Chiral Electron-Hole Hybrid Edge Modes from the Lowest Landau Level of Proximitized Graphene

We study a tight-binding model of a graphene nanoribbon in the integer quantum Hall state with one edge coupled to an s-wave superconductor. Along the superconducting edge at high field, we find two gapless electron-hole hybrid modes related by particle-hole symmetry. These modes have nearly equal electron and hole content and propagate more slowly than the corresponding pure vacuum-quantum Hall edge modes. The momentum difference between these modes leads to accumulation of a relative phase between them. This phase is tunable via gate voltage, magnetic field, or applied bias.
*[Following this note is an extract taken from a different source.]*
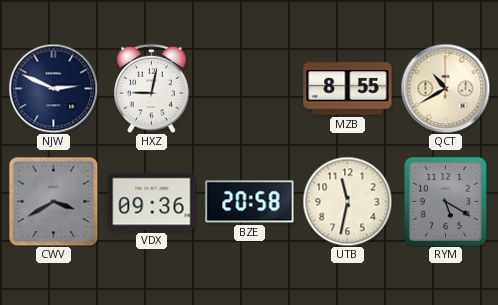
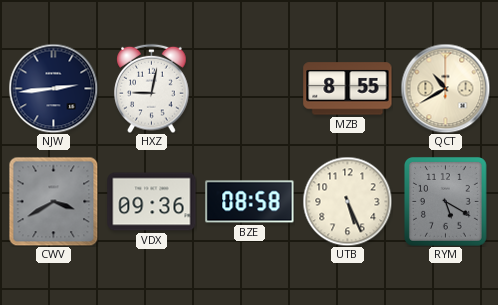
NJW: 2:49 -> 2:44
BZE: 20:58 -> 08:58
UTB: 11:32 -> 5:26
We show that such phase variation gives rise to oscillations of the longitudinal resistance between electron-like and hole-like transport similar to those measured recently by Zhao et al. [1]. Armchair and zigzag nanoribbons lead to similar results because the valley degeneracy is broken by the superconductor.

[1] L. Zhao, E. G. Arnault, A. Bondarev, A. Seredinski, T. Larson, A. W. Draelos, H. Li, K. Watanabe, T. Taniguchi, F. Amet, H. U. Baranger, G. Finkelstein; "Interference of Chiral Andreev Edge States"; arXiv:1907.01722.